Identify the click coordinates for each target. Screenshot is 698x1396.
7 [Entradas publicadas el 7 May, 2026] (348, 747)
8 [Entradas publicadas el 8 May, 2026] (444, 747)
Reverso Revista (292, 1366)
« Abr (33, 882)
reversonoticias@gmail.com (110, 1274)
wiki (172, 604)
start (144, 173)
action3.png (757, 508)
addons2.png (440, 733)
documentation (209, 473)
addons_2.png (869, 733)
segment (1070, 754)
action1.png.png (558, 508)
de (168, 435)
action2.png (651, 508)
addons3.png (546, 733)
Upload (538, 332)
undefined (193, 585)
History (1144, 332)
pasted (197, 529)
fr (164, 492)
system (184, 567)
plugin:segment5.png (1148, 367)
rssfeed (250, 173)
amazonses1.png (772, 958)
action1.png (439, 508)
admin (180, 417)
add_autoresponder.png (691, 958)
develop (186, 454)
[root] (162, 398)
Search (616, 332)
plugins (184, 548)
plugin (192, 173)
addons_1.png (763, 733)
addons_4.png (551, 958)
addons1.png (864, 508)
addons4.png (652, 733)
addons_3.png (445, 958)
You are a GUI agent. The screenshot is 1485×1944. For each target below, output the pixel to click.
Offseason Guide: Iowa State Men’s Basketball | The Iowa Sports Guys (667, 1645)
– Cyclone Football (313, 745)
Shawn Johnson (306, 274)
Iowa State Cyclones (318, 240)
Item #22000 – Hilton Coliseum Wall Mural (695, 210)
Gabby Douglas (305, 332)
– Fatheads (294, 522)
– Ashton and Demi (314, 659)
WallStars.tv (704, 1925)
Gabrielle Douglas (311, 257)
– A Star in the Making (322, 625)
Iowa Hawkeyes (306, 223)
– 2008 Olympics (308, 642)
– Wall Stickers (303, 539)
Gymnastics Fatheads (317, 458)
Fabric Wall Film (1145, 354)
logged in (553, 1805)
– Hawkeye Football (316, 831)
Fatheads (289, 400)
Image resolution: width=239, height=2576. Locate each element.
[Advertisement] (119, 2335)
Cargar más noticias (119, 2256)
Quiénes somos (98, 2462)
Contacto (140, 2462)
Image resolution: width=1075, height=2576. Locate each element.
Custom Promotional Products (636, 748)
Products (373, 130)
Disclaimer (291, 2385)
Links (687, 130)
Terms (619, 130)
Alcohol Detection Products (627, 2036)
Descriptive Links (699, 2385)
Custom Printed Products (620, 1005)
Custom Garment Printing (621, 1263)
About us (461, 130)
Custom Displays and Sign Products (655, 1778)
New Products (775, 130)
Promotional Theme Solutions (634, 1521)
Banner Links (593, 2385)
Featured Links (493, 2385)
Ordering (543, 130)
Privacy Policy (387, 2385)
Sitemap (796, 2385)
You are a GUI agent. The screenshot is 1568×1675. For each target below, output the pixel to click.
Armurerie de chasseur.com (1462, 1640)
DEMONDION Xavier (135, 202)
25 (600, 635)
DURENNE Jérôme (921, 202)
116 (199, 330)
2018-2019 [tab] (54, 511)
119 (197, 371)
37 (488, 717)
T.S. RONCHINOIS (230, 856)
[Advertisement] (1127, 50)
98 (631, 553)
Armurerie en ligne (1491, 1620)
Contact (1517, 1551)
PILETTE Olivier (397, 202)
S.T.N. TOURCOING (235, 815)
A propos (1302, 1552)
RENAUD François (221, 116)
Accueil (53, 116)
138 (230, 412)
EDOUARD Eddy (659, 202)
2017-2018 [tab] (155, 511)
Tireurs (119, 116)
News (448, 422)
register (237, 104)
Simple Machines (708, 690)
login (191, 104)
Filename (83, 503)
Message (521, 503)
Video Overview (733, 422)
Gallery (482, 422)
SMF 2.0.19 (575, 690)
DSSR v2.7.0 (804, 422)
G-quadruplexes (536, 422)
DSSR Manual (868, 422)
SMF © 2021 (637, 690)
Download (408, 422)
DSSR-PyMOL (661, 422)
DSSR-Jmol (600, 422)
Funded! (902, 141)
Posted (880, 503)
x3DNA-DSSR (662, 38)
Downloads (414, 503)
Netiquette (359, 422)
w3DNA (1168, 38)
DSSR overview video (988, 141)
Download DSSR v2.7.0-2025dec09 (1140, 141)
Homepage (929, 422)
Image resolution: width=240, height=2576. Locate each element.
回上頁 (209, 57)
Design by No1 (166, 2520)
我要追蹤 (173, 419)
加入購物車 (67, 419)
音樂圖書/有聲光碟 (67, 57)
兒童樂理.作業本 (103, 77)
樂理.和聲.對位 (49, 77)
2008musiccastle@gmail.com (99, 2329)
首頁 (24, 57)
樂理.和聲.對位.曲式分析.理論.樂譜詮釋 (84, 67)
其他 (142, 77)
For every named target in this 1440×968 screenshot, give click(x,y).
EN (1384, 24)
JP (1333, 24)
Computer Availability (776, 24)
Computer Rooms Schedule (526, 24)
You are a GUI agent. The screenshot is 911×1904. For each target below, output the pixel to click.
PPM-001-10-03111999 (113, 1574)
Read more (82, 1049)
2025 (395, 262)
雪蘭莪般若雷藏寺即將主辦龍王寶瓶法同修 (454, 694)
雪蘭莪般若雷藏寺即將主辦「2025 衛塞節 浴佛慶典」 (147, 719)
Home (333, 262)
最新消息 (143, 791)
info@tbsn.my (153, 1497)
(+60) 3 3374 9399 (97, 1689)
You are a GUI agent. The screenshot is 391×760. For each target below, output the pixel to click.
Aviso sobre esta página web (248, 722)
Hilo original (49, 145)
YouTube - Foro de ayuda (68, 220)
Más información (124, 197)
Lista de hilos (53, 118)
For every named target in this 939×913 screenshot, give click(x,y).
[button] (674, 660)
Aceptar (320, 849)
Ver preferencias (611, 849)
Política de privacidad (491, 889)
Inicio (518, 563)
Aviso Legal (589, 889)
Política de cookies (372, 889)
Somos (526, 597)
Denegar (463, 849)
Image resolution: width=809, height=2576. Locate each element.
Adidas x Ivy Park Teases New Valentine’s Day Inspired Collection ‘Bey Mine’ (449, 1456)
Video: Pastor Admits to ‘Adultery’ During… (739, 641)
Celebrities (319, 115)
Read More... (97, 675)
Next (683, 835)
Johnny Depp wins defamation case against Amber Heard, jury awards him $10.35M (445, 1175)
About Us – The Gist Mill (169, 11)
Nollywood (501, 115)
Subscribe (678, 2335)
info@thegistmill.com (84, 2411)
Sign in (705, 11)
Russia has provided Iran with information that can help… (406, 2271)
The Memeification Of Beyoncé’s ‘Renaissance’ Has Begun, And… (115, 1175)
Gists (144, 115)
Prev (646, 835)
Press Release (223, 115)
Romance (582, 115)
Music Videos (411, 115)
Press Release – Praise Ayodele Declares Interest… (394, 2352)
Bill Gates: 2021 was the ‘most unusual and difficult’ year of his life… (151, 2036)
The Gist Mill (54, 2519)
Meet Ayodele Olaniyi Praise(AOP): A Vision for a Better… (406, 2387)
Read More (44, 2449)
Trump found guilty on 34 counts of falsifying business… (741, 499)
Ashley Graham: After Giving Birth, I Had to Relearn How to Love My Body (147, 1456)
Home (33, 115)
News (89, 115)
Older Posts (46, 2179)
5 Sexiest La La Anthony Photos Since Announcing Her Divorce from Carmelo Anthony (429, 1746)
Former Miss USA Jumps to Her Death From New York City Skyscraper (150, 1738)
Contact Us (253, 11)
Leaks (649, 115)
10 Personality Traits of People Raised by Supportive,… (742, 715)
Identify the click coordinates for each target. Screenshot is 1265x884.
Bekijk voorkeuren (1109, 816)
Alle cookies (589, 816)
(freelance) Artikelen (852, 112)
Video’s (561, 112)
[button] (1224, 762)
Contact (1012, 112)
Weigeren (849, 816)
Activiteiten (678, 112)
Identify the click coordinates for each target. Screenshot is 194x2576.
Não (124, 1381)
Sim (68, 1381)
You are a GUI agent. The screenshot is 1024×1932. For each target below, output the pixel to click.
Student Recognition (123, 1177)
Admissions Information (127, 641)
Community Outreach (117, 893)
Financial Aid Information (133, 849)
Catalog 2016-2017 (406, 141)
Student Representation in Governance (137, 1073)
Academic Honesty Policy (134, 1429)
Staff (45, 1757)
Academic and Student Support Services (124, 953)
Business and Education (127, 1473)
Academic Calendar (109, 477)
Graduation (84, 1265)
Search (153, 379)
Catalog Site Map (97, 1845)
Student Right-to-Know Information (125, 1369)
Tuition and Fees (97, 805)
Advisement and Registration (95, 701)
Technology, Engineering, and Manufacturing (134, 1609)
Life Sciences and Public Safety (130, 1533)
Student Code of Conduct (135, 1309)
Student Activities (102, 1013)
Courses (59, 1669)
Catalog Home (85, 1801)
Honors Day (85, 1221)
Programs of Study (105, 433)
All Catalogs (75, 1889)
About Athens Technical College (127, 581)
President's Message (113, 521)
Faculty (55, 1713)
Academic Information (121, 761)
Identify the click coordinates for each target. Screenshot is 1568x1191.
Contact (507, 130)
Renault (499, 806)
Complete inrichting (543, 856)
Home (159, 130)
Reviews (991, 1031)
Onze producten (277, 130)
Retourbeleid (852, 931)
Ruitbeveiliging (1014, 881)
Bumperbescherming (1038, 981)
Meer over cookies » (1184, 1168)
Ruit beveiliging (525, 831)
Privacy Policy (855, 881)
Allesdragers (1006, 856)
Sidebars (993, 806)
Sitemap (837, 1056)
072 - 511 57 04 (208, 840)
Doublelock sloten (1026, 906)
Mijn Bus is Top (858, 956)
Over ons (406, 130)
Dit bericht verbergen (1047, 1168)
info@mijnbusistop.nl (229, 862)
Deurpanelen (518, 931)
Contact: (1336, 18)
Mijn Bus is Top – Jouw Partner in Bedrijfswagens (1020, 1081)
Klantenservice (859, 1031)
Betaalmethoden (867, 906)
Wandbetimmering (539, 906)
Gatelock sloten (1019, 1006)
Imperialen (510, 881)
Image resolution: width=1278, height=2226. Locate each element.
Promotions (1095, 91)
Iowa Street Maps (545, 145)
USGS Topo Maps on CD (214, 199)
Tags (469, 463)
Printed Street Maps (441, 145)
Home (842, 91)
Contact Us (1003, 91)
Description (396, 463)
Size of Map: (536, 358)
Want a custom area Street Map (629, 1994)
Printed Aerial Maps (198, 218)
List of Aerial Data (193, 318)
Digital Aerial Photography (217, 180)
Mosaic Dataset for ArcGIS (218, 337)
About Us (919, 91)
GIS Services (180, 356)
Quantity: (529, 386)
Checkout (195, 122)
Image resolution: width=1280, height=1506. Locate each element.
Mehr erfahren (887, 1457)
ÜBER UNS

--*--

▶ **Your goal**: Looking at the material above, please copy exactly every line from its first line through the line containing "segment (1070, 754)", with both ends included and nothing else.

▶ **Your solution**:
Identify the click coordinates for each target. Screenshot is 698x1396.
7 [Entradas publicadas el 7 May, 2026] (348, 747)
8 [Entradas publicadas el 8 May, 2026] (444, 747)
Reverso Revista (292, 1366)
« Abr (33, 882)
reversonoticias@gmail.com (110, 1274)
wiki (172, 604)
start (144, 173)
action3.png (757, 508)
addons2.png (440, 733)
documentation (209, 473)
addons_2.png (869, 733)
segment (1070, 754)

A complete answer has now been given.